Philippe reconnut à ce trait la pensée opiniâtre qui tendait à l'éloigner de la France, et surtout de Paris.

Comme il tenait toujours l'écrit anonyme, on le vit tout à coup pâlir, s'agiter, balbutier des syllabes incohérentes.

– Qu'est-ce encore? demanda Richelieu; que voyez-vous dans ce papier?

– La preuve de mon innocence, que je regardais comme impossible, monseigneur!

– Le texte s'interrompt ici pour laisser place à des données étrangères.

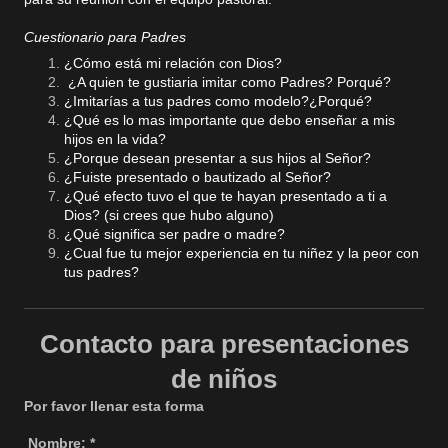
Cuestionario para Padres
¿Cómo está mi relación con Dios?
¿A quien te gustiaria imitar como Padres? Porqué?
¿Imitarías a tus padres como modelo?¿Porqué?
¿Qué es lo mas importante que debo enseñar a mis
hijos en la vida?
¿Porque desean presentar a sus hijos al Señor?
¿Fuiste presentado o bautizado al Señor?
¿Qué efecto tuvo el que te hayan presentado a ti a
Dios? (si crees que hubo alguno)
¿Qué significa ser padre o madre?
¿Cual fue tu mejor experiencia en tu niñez y la peor con
tus padres?
Contacto para presentaciones
de niños
Por favor llenar esta forma
Nombre:
*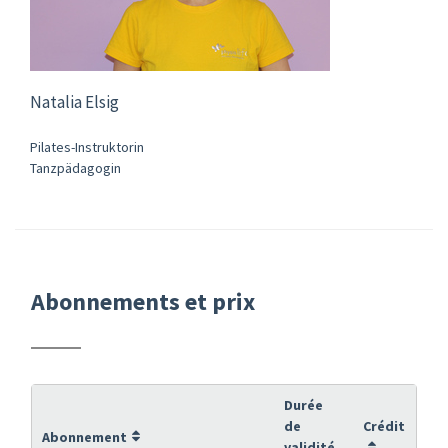
Natalia Elsig
Pilates-Instruktorin
Tanzpädagogin
Abonnements et prix
Durée
de
Crédit
Abonnement
validité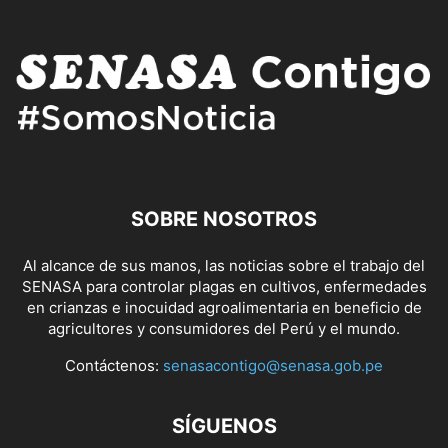
SOBRE NOSOTROS
Al alcance de sus manos, las noticias sobre el trabajo del
SENASA para controlar plagas en cultivos, enfermedades
en crianzas e inocuidad agroalimentaria en beneficio de
agricultores y consumidores del Perú y el mundo.
Contáctenos:
senasacontigo@senasa.gob.pe
SÍGUENOS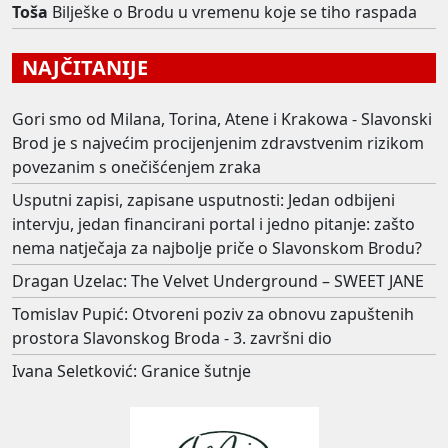
Toša
Bilješke o Brodu u vremenu koje se tiho raspada
NAJČITANIJE
Gori smo od Milana, Torina, Atene i Krakowa - Slavonski
Brod je s najvećim procijenjenim zdravstvenim rizikom
povezanim s onečišćenjem zraka
Usputni zapisi, zapisane usputnosti: Jedan odbijeni
intervju, jedan financirani portal i jedno pitanje: zašto
nema natječaja za najbolje priče o Slavonskom Brodu?
Dragan Uzelac: The Velvet Underground – SWEET JANE
Tomislav Pupić: Otvoreni poziv za obnovu zapuštenih
prostora Slavonskog Broda - 3. završni dio
Ivana Seletković: Granice šutnje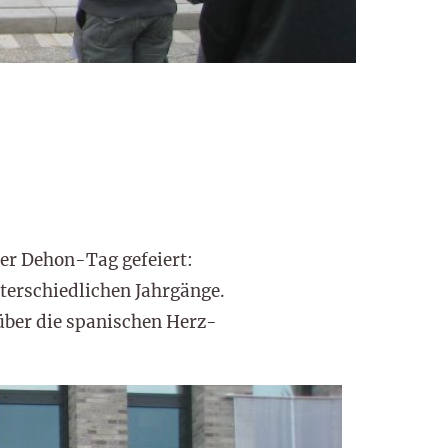
er Dehon-Tag gefeiert:
terschiedlichen Jahrgänge.
über die spanischen Herz-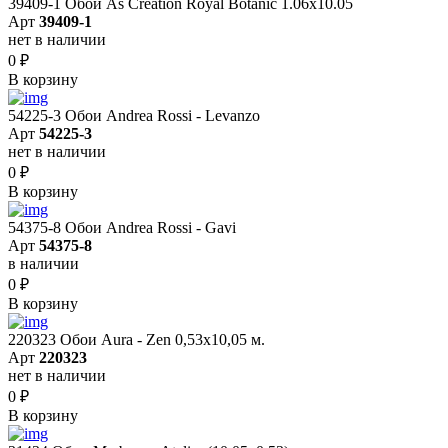
39409-1 Обои As Creation Royal Botanic 1.06x10.05
Арт
39409-1
нет в наличии
0
₽
В корзину
54225-3 Обои Andrea Rossi - Levanzo
Арт
54225-3
нет в наличии
0
₽
В корзину
54375-8 Обои Andrea Rossi - Gavi
Арт
54375-8
в наличии
0
₽
В корзину
220323 Обои Aura - Zen 0,53х10,05 м.
Арт
220323
нет в наличии
0
₽
В корзину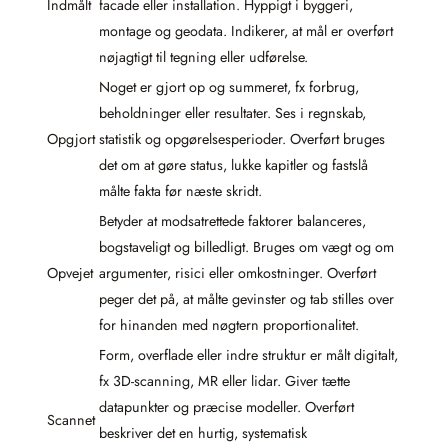
Indmålt
facade eller installation. Hyppigt i byggeri,
montage og geodata. Indikerer, at mål er overført
nøjagtigt til tegning eller udførelse.
Noget er gjort op og summeret, fx forbrug,
beholdninger eller resultater. Ses i regnskab,
Opgjort
statistik og opgørelsesperioder. Overført bruges
det om at gøre status, lukke kapitler og fastslå
målte fakta før næste skridt.
Betyder at modsatrettede faktorer balanceres,
bogstaveligt og billedligt. Bruges om vægt og om
Opvejet
argumenter, risici eller omkostninger. Overført
peger det på, at målte gevinster og tab stilles over
for hinanden med nøgtern proportionalitet.
Form, overflade eller indre struktur er målt digitalt,
fx 3D-scanning, MR eller lidar. Giver tætte
datapunkter og præcise modeller. Overført
Scannet
beskriver det en hurtig, systematisk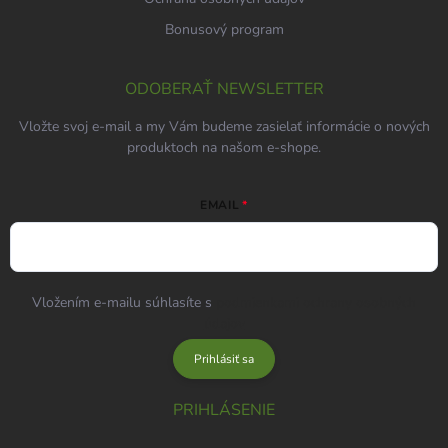
Bonusový program
ODOBERAŤ NEWSLETTER
Vložte svoj e-mail a my Vám budeme zasielať informácie o nových
produktoch na našom e-shope.
EMAIL
Vložením e-mailu súhlasíte s
podmienkami ochrany osobných
údajov
Prihlásiť sa
PRIHLÁSENIE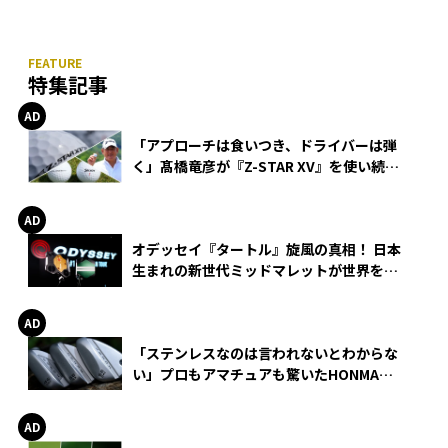
特集記事
「アプローチは食いつき、ドライバーは弾
く」髙橋竜彦が『Z-STAR XV』を使い続け
る理由
オデッセイ『タートル』旋風の真相！ 日本
生まれの新世代ミッドマレットが世界を席
巻
「ステンレスなのは言われないとわからな
い」プロもアマチュアも驚いたHONMA
WEDGEの打感とスピン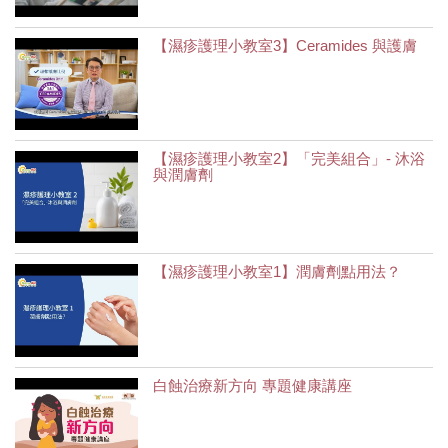
【濕疹護理小教室3】Ceramides 與護膚
【濕疹護理小教室2】「完美組合」- 沐浴
與潤膚劑
【濕疹護理小教室1】潤膚劑點用法？
白蝕治療新方向 專題健康講座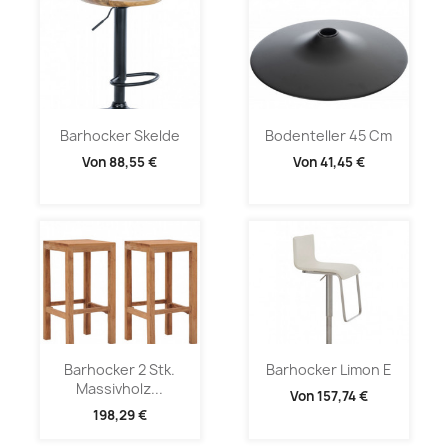
Barhocker Skelde
Bodenteller 45 Cm
Von
88,55 €
Von
41,45 €
Barhocker 2 Stk.
Barhocker Limon E
Massivholz...
Von
157,74 €
198,29 €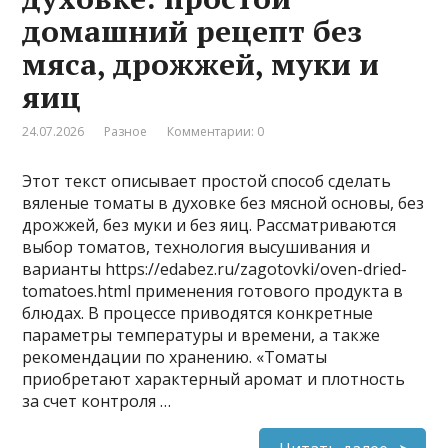
домашний рецепт без
мяса, дрожжей, муки и
яиц
24.07.2026
Разное
Комментарии: 0
Этот текст описывает простой способ сделать
вяленые томаты в духовке без мясной основы, без
дрожжей, без муки и без яиц. Рассматриваются
выбор томатов, технология высушивания и
варианты https://edabez.ru/zagotovki/oven-dried-
tomatoes.html применения готового продукта в
блюдах. В процессе приводятся конкретные
параметры температуры и времени, а также
рекомендации по хранению. «Томаты
приобретают характерный аромат и плотность
за счет контроля …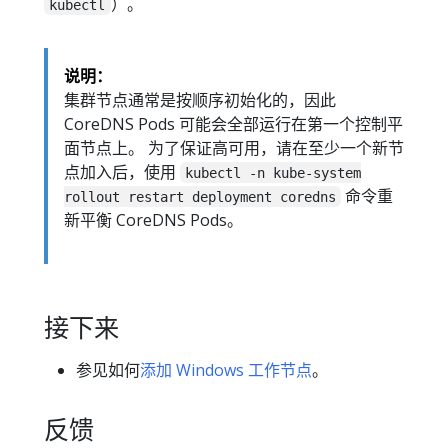
）。
kubectl
说明：
集群节点通常是按顺序初始化的，因此
CoreDNS Pods 可能会全部运行在第一个控制平
面节点上。 为了保证高可用，请在至少一个新节
点加入后，使用
kubectl -n kube-system
命令重
rollout restart deployment coredns
新平衡 CoreDNS Pods。
接下来
参见如何
添加 Windows 工作节点
。
反馈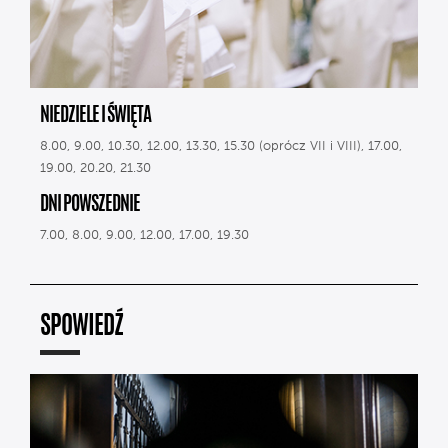
NIEDZIELE I ŚWIĘTA
8.00, 9.00, 10.30, 12.00, 13.30, 15.30 (oprócz VII i VIII), 17.00,
19.00, 20.20, 21.30
DNI POWSZEDNIE
7.00, 8.00, 9.00, 12.00, 17.00, 19.30
SPOWIEDŹ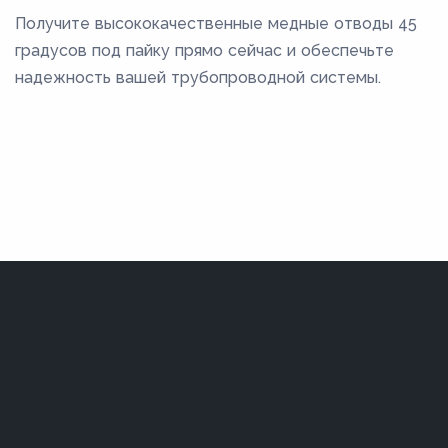
Получите высококачественные медные отводы 45
градусов под пайку прямо сейчас и обеспечьте
надежность вашей трубопроводной системы.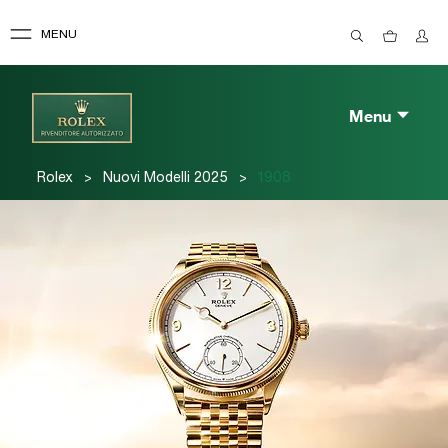
MENU
Menu
>
>
Rolex
Nuovi Modelli 2025
1908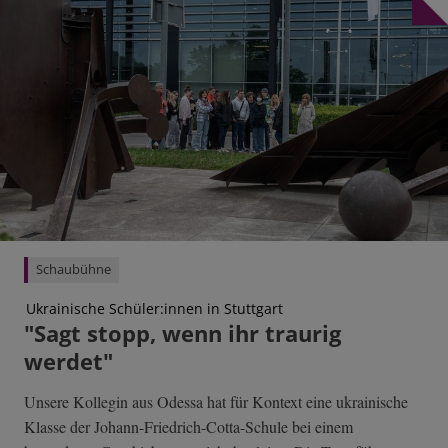
Schaubühne
Ukrainische Schüler:innen in Stuttgart
"Sagt stopp, wenn ihr traurig
werdet"
Unsere Kollegin aus Odessa hat für Kontext eine ukrainische
Klasse der Johann-Friedrich-Cotta-Schule bei einem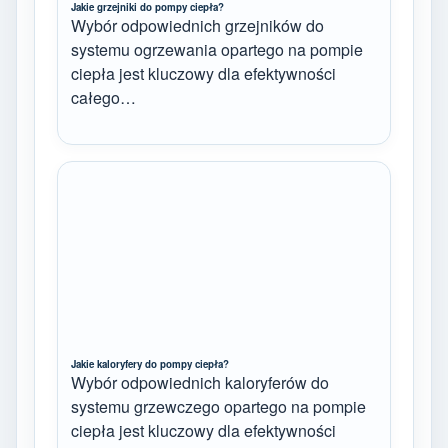
Jakie grzejniki do pompy ciepła?
Wybór odpowiednich grzejników do
systemu ogrzewania opartego na pompie
ciepła jest kluczowy dla efektywności
całego…
Jakie kaloryfery do pompy ciepła?
Wybór odpowiednich kaloryferów do
systemu grzewczego opartego na pompie
ciepła jest kluczowy dla efektywności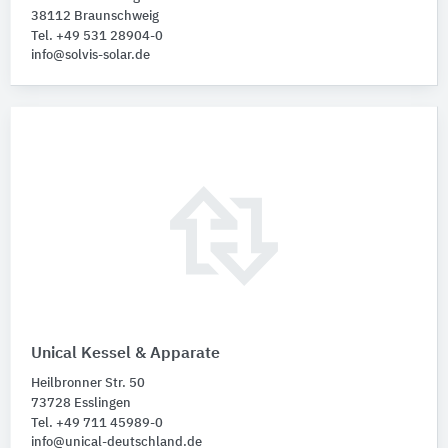
38112 Braunschweig
Tel. +49 531 28904-0
info@solvis-solar.de
Unical Kessel & Apparate
Heilbronner Str. 50
73728 Esslingen
Tel. +49 711 45989-0
info@unical-deutschland.de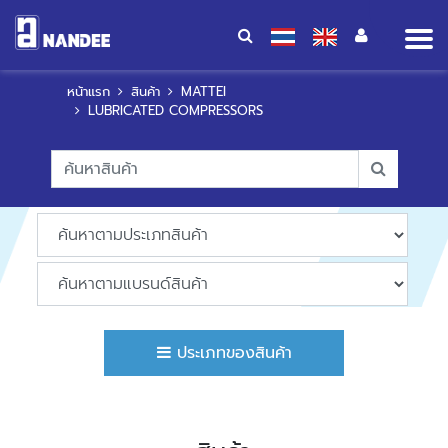
Op
me
หน้าแรก
สินค้า
MATTEI
LUBRICATED COMPRESSORS
ประเภทของสินค้า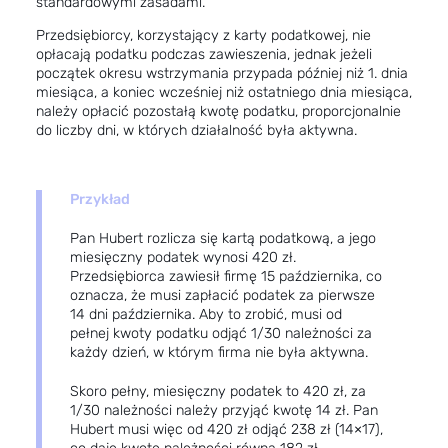
standardowymi zasadami.
Przedsiębiorcy, korzystający z karty podatkowej, nie
opłacają podatku podczas zawieszenia, jednak jeżeli
początek okresu wstrzymania przypada później niż 1. dnia
miesiąca, a koniec wcześniej niż ostatniego dnia miesiąca,
należy opłacić pozostałą kwotę podatku, proporcjonalnie
do liczby dni, w których działalność była aktywna.
Przykład
Pan Hubert rozlicza się kartą podatkową, a jego
miesięczny podatek wynosi 420 zł.
Przedsiębiorca zawiesił firmę 15 października, co
oznacza, że musi zapłacić podatek za pierwsze
14 dni października. Aby to zrobić, musi od
pełnej kwoty podatku odjąć 1/30 należności za
każdy dzień, w którym firma nie była aktywna.
Skoro pełny, miesięczny podatek to 420 zł, za
1/30 należności należy przyjąć kwotę 14 zł. Pan
Hubert musi więc od 420 zł odjąć 238 zł (14×17),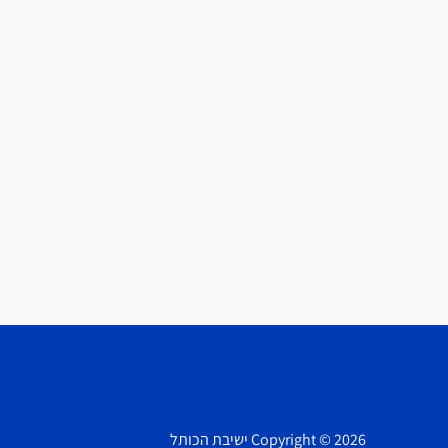
Copyright © 2026 ישיבת הכותל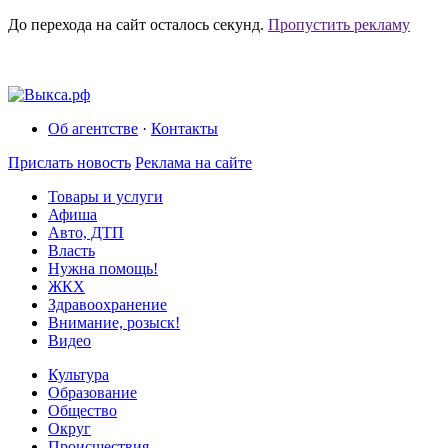
До перехода на сайт осталось
секунд.
Пропустить рекламу
Об агентстве
·
Контакты
Прислать новость
Реклама на сайте
Товары и услуги
Афиша
Авто, ДТП
Власть
Нужна помощь!
ЖКХ
Здравоохранение
Внимание, розыск!
Видео
Культура
Образование
Общество
Округ
Происшествия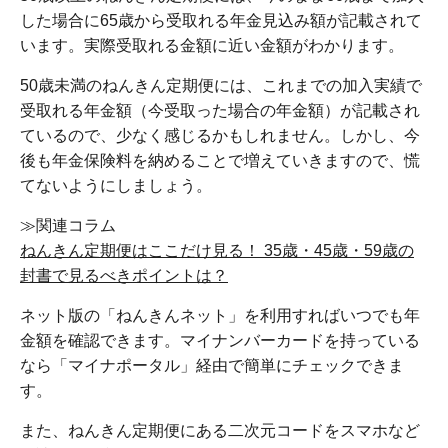
した場合に65歳から受取れる年金見込み額が記載されて
います。実際受取れる金額に近い金額がわかります。
50歳未満のねんきん定期便には、これまでの加入実績で
受取れる年金額（今受取った場合の年金額）が記載され
ているので、少なく感じるかもしれません。しかし、今
後も年金保険料を納めることで増えていきますので、慌
てないようにしましょう。
≫関連コラム
ねんきん定期便はここだけ見る！ 35歳・45歳・59歳の
封書で見るべきポイントは？
ネット版の「ねんきんネット」を利用すればいつでも年
金額を確認できます。マイナンバーカードを持っている
なら「マイナポータル」経由で簡単にチェックできま
す。
また、ねんきん定期便にある二次元コードをスマホなど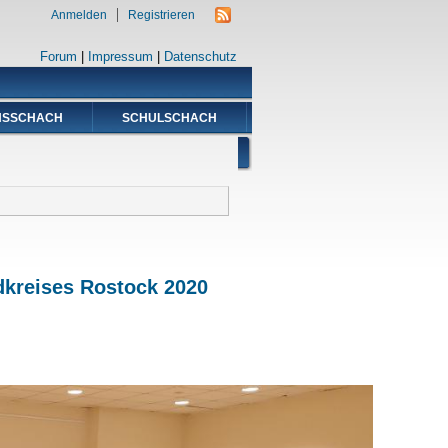
Anmelden
Registrieren
Forum
|
Impressum
|
Datenschutz
NSSCHACH
SCHULSCHACH
dkreises Rostock 2020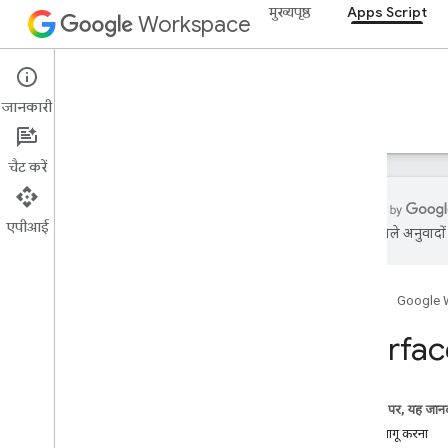
मुख्यपृष्ठ
Apps Script
Workspace
Apps Script
जानकारी
खास जानकारी
गाइड
रेफ़रंस
सैंपल
सहायता
चैट करें
एपीआई
एआई से मिले अनुवादों म
खास जानकारी
होम पेज
Google 
Google Workspace की सेवाएं
Admin Console
Interfa
Calendar
चैट
Docs
इस पेज पर, यह जानक
खास जानकारी
क्लास लागू करना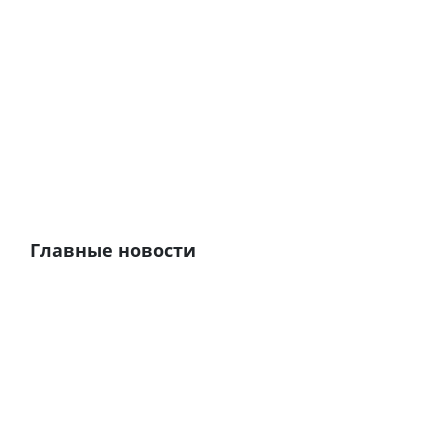
Главные новости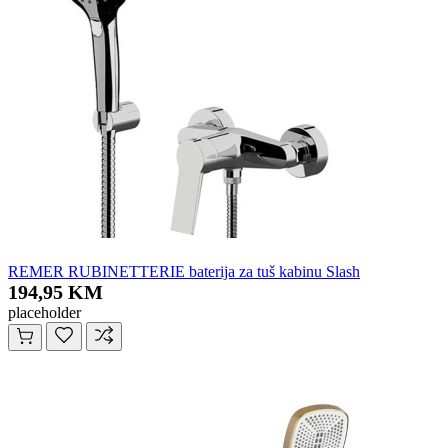
REMER RUBINETTERIE baterija za tuš kabinu Slash
194,95 KM
placeholder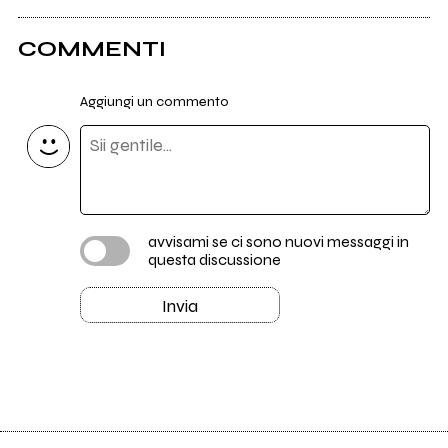
COMMENTI
Aggiungi un commento
avvisami se ci sono nuovi messaggi in
questa discussione
Invia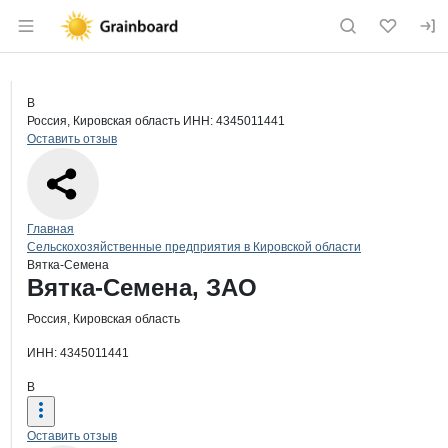
Раздел навигации по сайту grainboard.
Краткая информация о компании
Вят
Страница компании
Вятка-С
Страница компании
Вятка-Семена, ЗАО
В
Россия, Кировская область
ИНН: 4345011441
Оставить отзыв
Навигация по сайту
Главная
Сельскохозяйственные предприятия в Кировской области
Вятка-Семена
Основная информация о компании
Вятка-Семена, ЗАО
Россия, Кировская область
ИНН: 4345011441
В
Оставить отзыв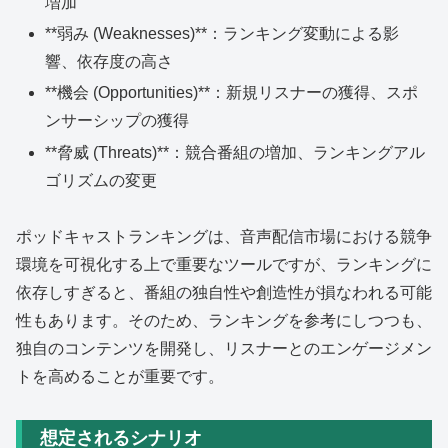
増加
**弱み (Weaknesses)**：ランキング変動による影
響、依存度の高さ
**機会 (Opportunities)**：新規リスナーの獲得、スポ
ンサーシップの獲得
**脅威 (Threats)**：競合番組の増加、ランキングアル
ゴリズムの変更
ポッドキャストランキングは、音声配信市場における競争
環境を可視化する上で重要なツールですが、ランキングに
依存しすぎると、番組の独自性や創造性が損なわれる可能
性もあります。そのため、ランキングを参考にしつつも、
独自のコンテンツを開発し、リスナーとのエンゲージメン
トを高めることが重要です。
想定されるシナリオ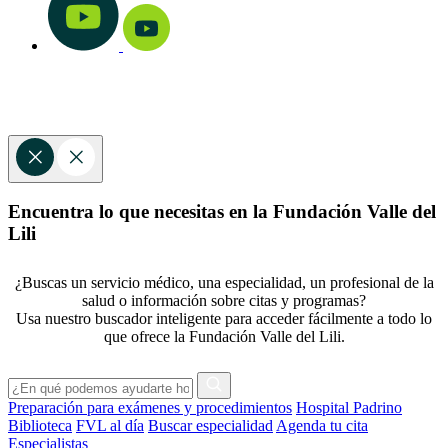
Encuentra lo que necesitas en la Fundación Valle del
Lili
¿Buscas un servicio médico, una especialidad, un profesional de la
salud o información sobre citas y programas?
Usa nuestro buscador inteligente para acceder fácilmente a todo lo
que ofrece la Fundación Valle del Lili.
Preparación para exámenes y procedimientos
Hospital Padrino
Biblioteca
FVL al día
Buscar especialidad
Agenda tu cita
Especialistas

– Quelle est cette preuve? fit ironiquement le cardinal.

Le père Joseph se rembrunit et perdit un peu de son impassibilité factice.

– Cet écrit ne porte pas de nom, monseigneur; mais pour un œil exercé, chaque mot présente comme une signature celui de son auteur…

Il n'acheva pas, un sentiment inexplicable le retint, et rejetant avec un mélange de dédain et d'amertume le billet parmi les autres papiers où il l'avait pris, il se contenta de murmurer:

– C'est vraiment misérable!

Le père Joseph s'avança vivement, et s'interposant entre les deux interlocuteurs:

– Je vais l'emmener, dit-il, en montrant Philippe.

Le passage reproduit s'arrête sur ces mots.